Evaluation of Performance Improvements for BCN's Web Server
Paul von Behren
April 3, 2000
This paper describes my investigation of several alternatives for speeding
up BCN web server transactions. Some detail is provided on the various
alternatives and my approach to analysis. For the impatient, I'll start
off with conclusions:
-
I looked at two "extensions" for our web server software - mod_perl and
fastcgi; these extensions are often recommended as ways to improve performance
of CGI scripts.
-
The two extensions can speed up CGI scripts is certain cases, but probably
not on BCN. They would be most effective for new perl scripts.
-
Legacy scripts may take a lot of work to port to these environments.
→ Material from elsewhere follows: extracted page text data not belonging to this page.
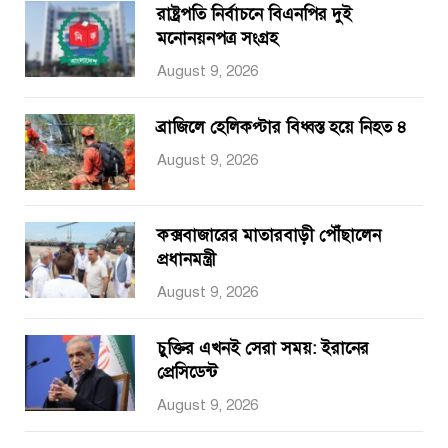
রাষ্ট্রপতি নির্বাচনে বিএনপির দুই
মনোনয়নপত্র সংগ্রহ
August 9, 2026
ব্রাজিলে হেলিকপ্টার বিধ্বস্ত হয়ে নিহত ৪
August 9, 2026
কক্সবাজারের মাতারবাড়ী পৌঁছালেন
প্রধানমন্ত্রী
August 9, 2026
চুক্তির এখনই সেরা সময়: ইরানের
প্রেসিডেন্ট
August 9, 2026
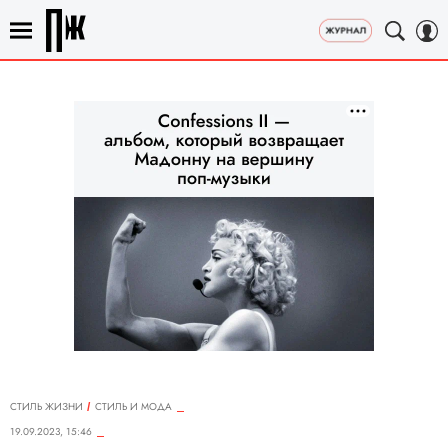
СТИЛЬ ЖИЗНИ
СТИЛЬ И МОДА
19.09.2023, 15:46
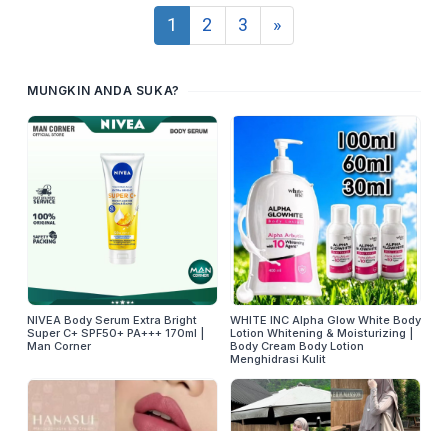
1
2
3
»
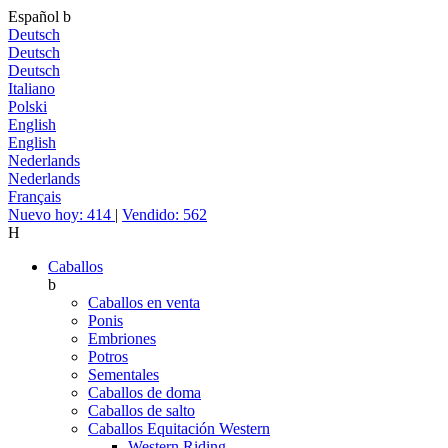
Español
b
Deutsch
Deutsch
Deutsch
Italiano
Polski
English
English
Nederlands
Nederlands
Français
Nuevo hoy: 414
|
Vendido: 562
H
Caballos
b
Caballos en venta
Ponis
Embriones
Potros
Sementales
Caballos de doma
Caballos de salto
Caballos Equitación Western
Western Riding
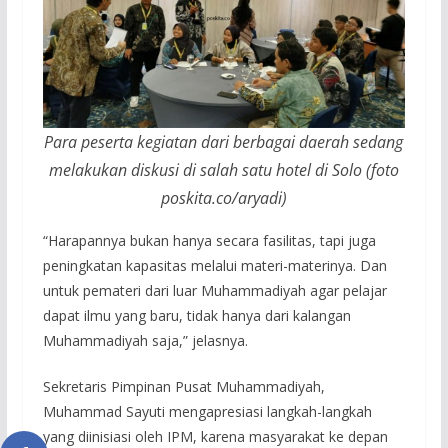
Para peserta kegiatan dari berbagai daerah sedang
melakukan diskusi di salah satu hotel di Solo (foto
poskita.co/aryadi)
“Harapannya bukan hanya secara fasilitas, tapi juga
peningkatan kapasitas melalui materi-materinya. Dan
untuk pemateri dari luar Muhammadiyah agar pelajar
dapat ilmu yang baru, tidak hanya dari kalangan
Muhammadiyah saja,” jelasnya.
Sekretaris Pimpinan Pusat Muhammadiyah,
Muhammad Sayuti mengapresiasi langkah-langkah
yang diinisiasi oleh IPM, karena masyarakat ke depan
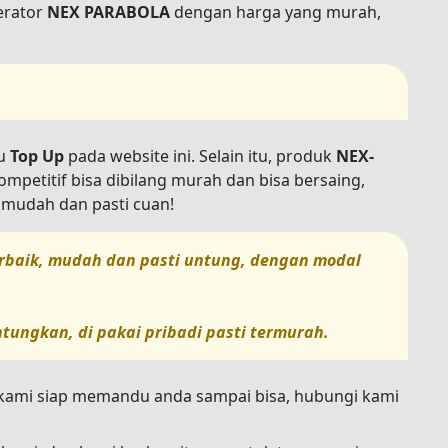
erator
NEX PARABOLA
dengan harga yang murah,
u
Top Up
pada website ini. Selain itu, produk
NEX-
mpetitif bisa dibilang murah dan bisa bersaing,
g mudah dan pasti cuan!
terbaik, mudah dan pasti untung, dengan modal
tungkan, di pakai pribadi pasti termurah.
n kami siap memandu anda sampai bisa, hubungi kami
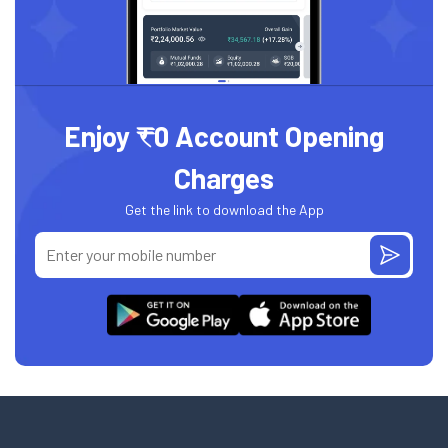
Enjoy ₹0 Account Opening
Charges
Get the link to download the App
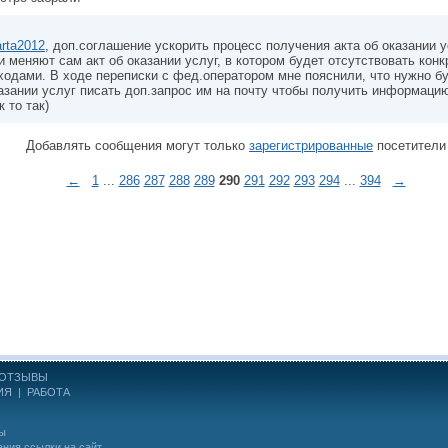
rta2012
, доп.соглашение ускорить процесс получения акта об оказании у
и меняют сам акт об оказании услуг, в котором будет отсутствовать кон
ходами. В ходе переписки с фед.оператором мне пояснили, что нужно бу
азании услуг писать доп.запрос им на почту чтобы получить информаци
к то так)
Добавлять сообщения могут только
зарегистрированные
посетители
←
1
...
286
287
288
289
290
291
292
293
294
...
394
→
ОТЗЫВЫ
ИЯ
|
РАБОТА
ны
ания ссылки на сайт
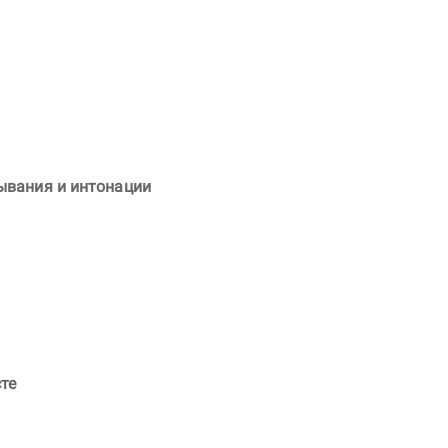
ывания и интонации
те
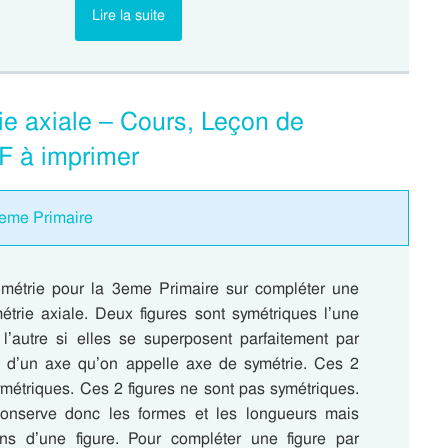
Lire la suite
ie axiale – Cours, Leçon de
F à imprimer
3eme Primaire
métrie pour la 3eme Primaire sur compléter une
métrie axiale. Deux figures sont symétriques l’une
 l’autre si elles se superposent parfaitement par
g d’un axe qu’on appelle axe de symétrie. Ces 2
ymétriques. Ces 2 figures ne sont pas symétriques.
conserve donc les formes et les longueurs mais
ns d’une figure. Pour compléter une figure par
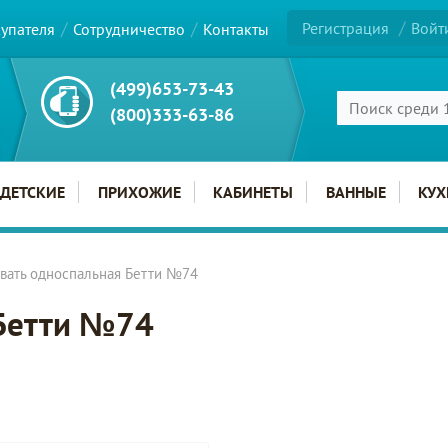
Регистрация
Войт
купателя
Сотрудничество
Контакты
(499)653-73-43
(800)333-63-86
ДЕТСКИЕ
ПРИХОЖИЕ
КАБИНЕТЫ
ВАННЫЕ
КУХ
вать односпальная Бетти №74
 Бетти №74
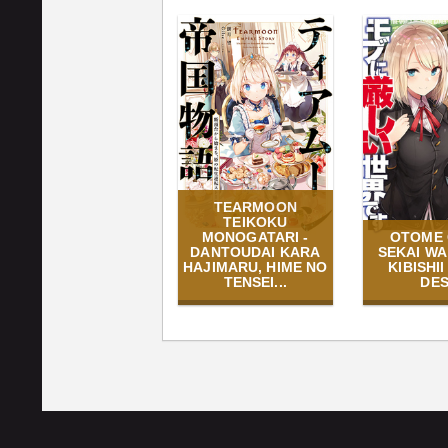
TEARMOON
TEIKOKU
MONOGATARI -
OTOME
DANTOUDAI KARA
SEKAI WA
HAJIMARU, HIME NO
KIBISHII
TENSEI...
DE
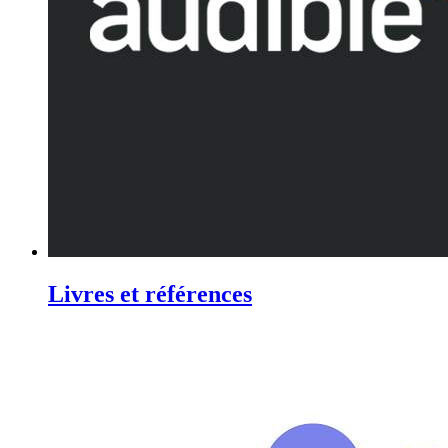
Livres et références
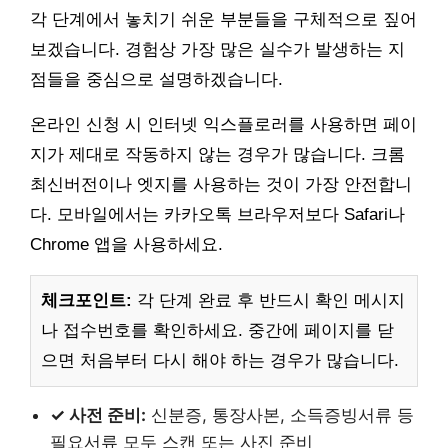
각 단계에서 놓치기 쉬운 부분들을 구체적으로 짚어
보겠습니다. 경험상 가장 많은 실수가 발생하는 지
점들을 중심으로 설명하겠습니다.
온라인 신청 시 인터넷 익스플로러를 사용하면 페이
지가 제대로 작동하지 않는 경우가 많습니다. 크롬
최신버전이나 엣지를 사용하는 것이 가장 안전합니
다. 모바일에서는 카카오톡 브라우저보다 Safari나
Chrome 앱을 사용하세요.
체크포인트:
각 단계 완료 후 반드시 확인 메시지
나 접수번호를 확인하세요. 중간에 페이지를 닫
으면 처음부터 다시 해야 하는 경우가 많습니다.
✓ 사전 준비:
신분증, 통장사본, 소득증빙서류 등
필요서류 모두 스캔 또는 사진 준비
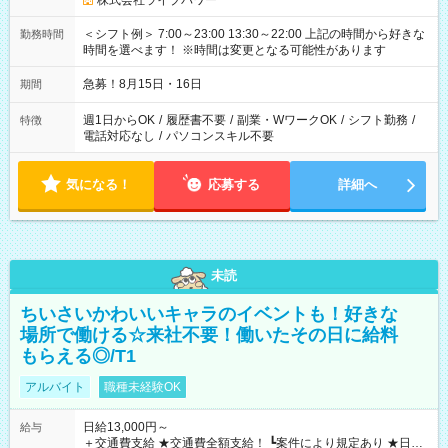
株式会社ライブパワー
＜シフト例＞ 7:00～23:00 13:30～22:00 上記の時間から好きな
勤務時間
時間を選べます！ ※時間は変更となる可能性があります
急募！8月15日・16日
期間
週1日からOK
/
履歴書不要
/
副業・WワークOK
/
シフト勤務
/
特徴
電話対応なし
/
パソコンスキル不要
気になる！
応募する
詳細へ
未読
ちいさいかわいいキャラのイベントも！好きな
場所で働ける☆来社不要！働いたその日に給料
もらえる◎/T1
アルバイト
職種未経験OK
日給13,000円～
給与
＋交通費支給 ★交通費全額支給！ ┗案件により規定あり ★日払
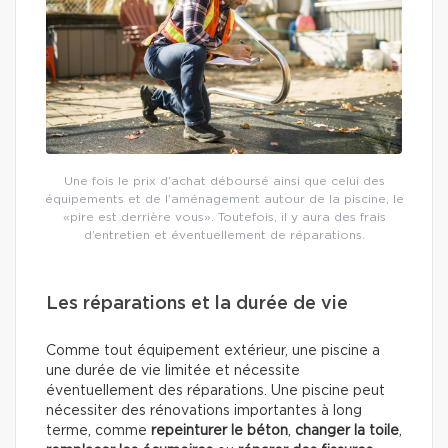
Une fois le prix d’achat déboursé ainsi que celui des
équipements et de l’aménagement autour de la piscine, le
«pire est derrière vous». Toutefois, il y aura des frais
d’entretien et éventuellement de réparations.
Les réparations et la durée de vie
Comme tout équipement extérieur, une piscine a
une durée de vie limitée et nécessite
éventuellement des réparations. Une piscine peut
nécessiter des rénovations importantes à long
terme, comme
repeinturer le béton
,
changer la toile
,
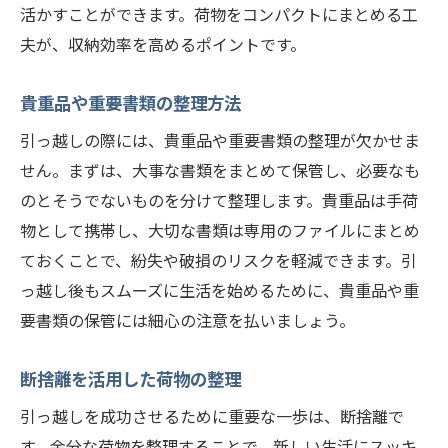
活かすことができます。荷物をコンパクトにまとめる工
夫が、収納効率を高めるポイントです。
貴重品や重要書類の整理方法
引っ越しの際には、貴重品や重要書類の整理が欠かせま
せん。まずは、大事な書類をまとめて保管し、必要なも
のとそうでないものを分けて整理します。貴重品は手荷
物として携帯し、大切な書類は専用のファイルにまとめ
ておくことで、紛失や破損のリスクを軽減できます。引
っ越し後もスムーズに生活を始めるために、貴重品や重
要書類の保管には細心の注意を払いましょう。
断捨離を活用した荷物の整理
引っ越しを成功させるために重要な一歩は、断捨離で
す。余分な荷物を整理することで、新しい生活にスッキ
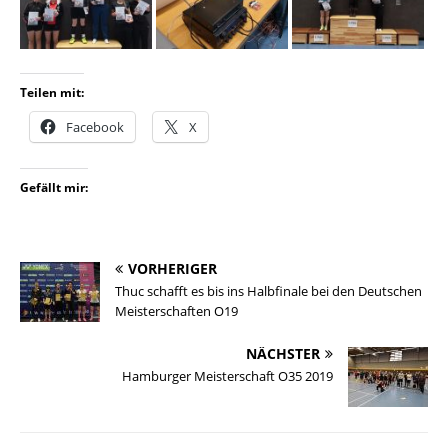
Teilen mit:
Facebook
X
Gefällt mir:
VORHERIGER
Thuc schafft es bis ins Halbfinale bei den Deutschen
Meisterschaften O19
NÄCHSTER
Hamburger Meisterschaft O35 2019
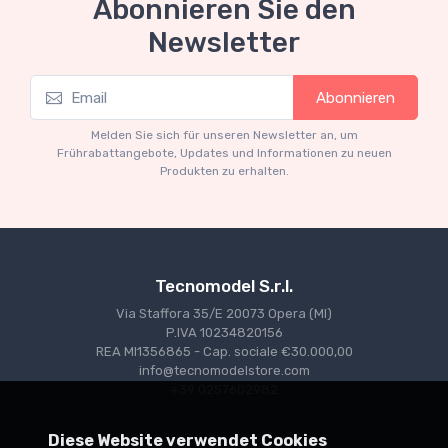
Abonnieren Sie den
Newsletter
Mythos Collection 1-43
M
Abonnieren
TM43-22A Ferrari 553 Squalo 1954 Monza
T
Test Driver A. Ascari
S
Melden Sie sich für unseren Newsletter an, um
€94.05
€99.00
Frührabattangebote, Updates und Informationen zu neuen
Produkten zu erhalten.
Tecnomodel S.r.l.
Via Staffora 35/E 20073 Opera (MI)
P.IVA 10234820156
REA MI1356865 - Cap. sociale €30.000,00
info@tecnomodelstore.com
+39 0257602982
Diese Website verwendet Cookies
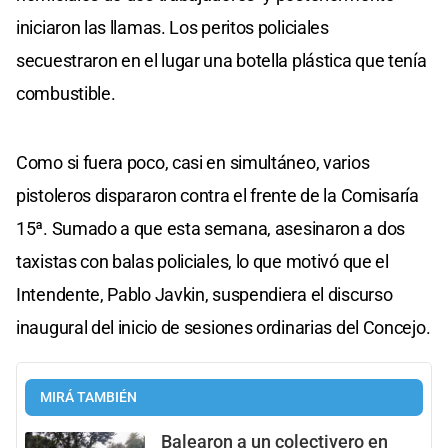
iniciaron las llamas. Los peritos policiales
secuestraron en el lugar una botella plástica que tenía
combustible.
Como si fuera poco, casi en simultáneo, varios
pistoleros dispararon contra el frente de la Comisaría
15ª. Sumado a que esta semana, asesinaron a dos
taxistas con balas policiales, lo que motivó que el
Intendente, Pablo Javkin, suspendiera el discurso
inaugural del inicio de sesiones ordinarias del Concejo.
MIRÁ TAMBIÉN
Balearon a un colectivero en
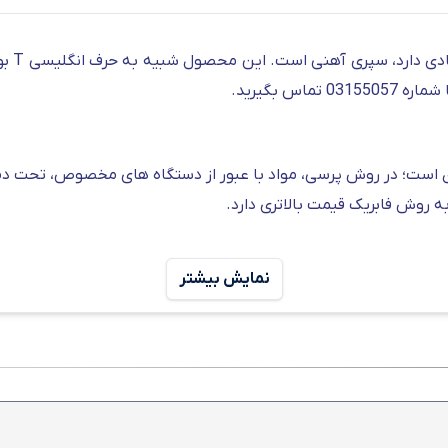
یکی دی
س بگیرید.
روش فابریک قیمت بالاتری دارد.
نمایش بیشتر
د؛ یکی از مهم ترین عواملی که می تواند هزینه های شما را در زما
ل نیز برای شما بیشتر خواهد شد.
به همین دلیل برای خرید هر نوع مقا
در نظر گرفتن بودجه و شرایط شما، بهترین برند سپری آهنی را معرفی کند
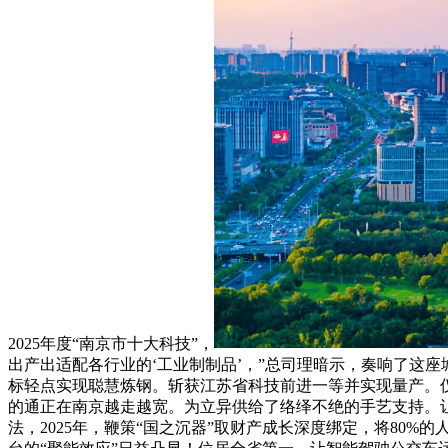
2025年度“南京市十大科技”，
出产出适配各行业的‘工业制制品’，”总司理暗示，奏响了这
标轻点实现聪慧炼钢。斩获江苏省科技前进一等并实现量产。仅
的通正在南京越走越宽。为立异供给了络绎不绝的手艺支持。让煤
法，2025年，鞭策“国之沉器”取财产成长深度绑定，将80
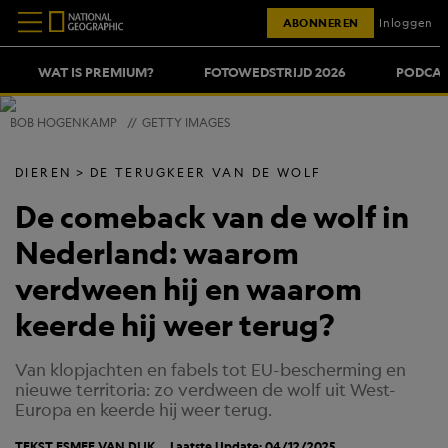
ABONNEREN
Inloggen
WAT IS PREMIUM?
FOTOWEDSTRIJD 2026
PODCAS
BOB HOGENKAMP
//
GETTY IMAGES
DIEREN
DE TERUGKEER VAN DE WOLF
De comeback van de wolf in
Nederland: waarom
verdween hij en waarom
keerde hij weer terug?
Van klopjachten en fabels tot EU-bescherming en
nieuwe territoria: zo verdween de wolf uit West-
Europa en keerde hij weer terug.
TEKST
ESMEE VAN DIJK
Laatste Update: 04/12/2025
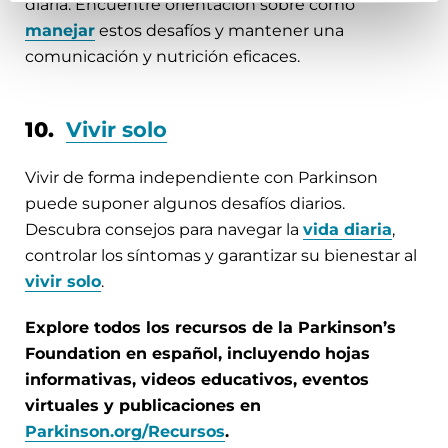
diaria. Encuentre orientación sobre cómo
manejar
estos desafíos y mantener una
comunicación y nutrición eficaces.
10.
Vivir solo
Vivir de forma independiente con Parkinson
puede suponer algunos desafíos diarios.
Descubra consejos para navegar la
vida diaria
,
controlar los síntomas y garantizar su bienestar al
vivir solo
.
Explore todos los recursos de la Parkinson’s
Foundation en español, incluyendo hojas
informativas, videos educativos, eventos
virtuales y publicaciones en
Parkinson.org/Recursos
.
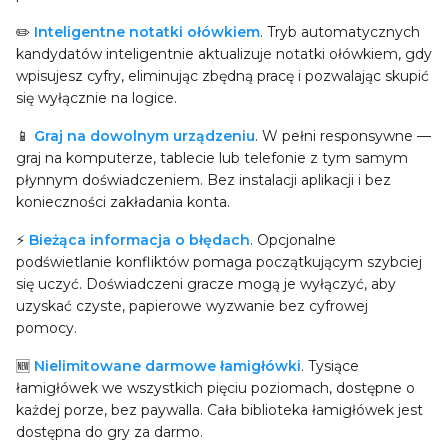
✏️
Inteligentne notatki ołówkiem
. Tryb automatycznych
kandydatów inteligentnie aktualizuje notatki ołówkiem, gdy
wpisujesz cyfry, eliminując zbędną pracę i pozwalając skupić
się wyłącznie na logice.
📱
Graj na dowolnym urządzeniu
. W pełni responsywne —
graj na komputerze, tablecie lub telefonie z tym samym
płynnym doświadczeniem. Bez instalacji aplikacji i bez
konieczności zakładania konta.
⚡
Bieżąca informacja o błędach
. Opcjonalne
podświetlanie konfliktów pomaga początkującym szybciej
się uczyć. Doświadczeni gracze mogą je wyłączyć, aby
uzyskać czyste, papierowe wyzwanie bez cyfrowej
pomocy.
🆕
Nielimitowane darmowe łamigłówki
. Tysiące
łamigłówek we wszystkich pięciu poziomach, dostępne o
każdej porze, bez paywalla. Cała biblioteka łamigłówek jest
dostępna do gry za darmo.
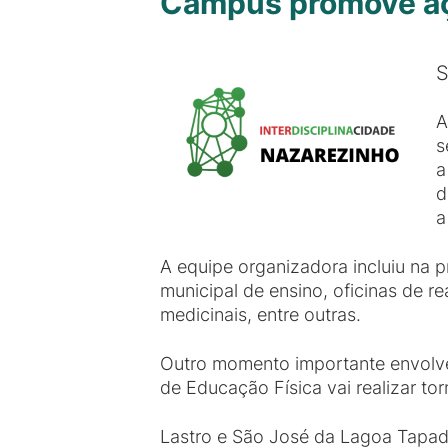
Campus promove açõ
S
A
s
a
d
a
A equipe organizadora incluiu na 
municipal de ensino, oficinas de 
medicinais, entre outras.
Outro momento importante envolve
de Educação Física vai realizar tor
Lastro e São José da Lagoa Tapa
In
particular, the scripts need to work under a very recent release of perl
(perl 5.004 or newer)- many of BCN's scripts are using perl 4. Even if
a script works in these new environments, there may be some sloppiness
which was acceptable under CGI, which can cause problems in the new environments.
-
Of the three BCN scripts which I tried to test, I only got one script fully
working under mod_perl and none worked under fastcgi.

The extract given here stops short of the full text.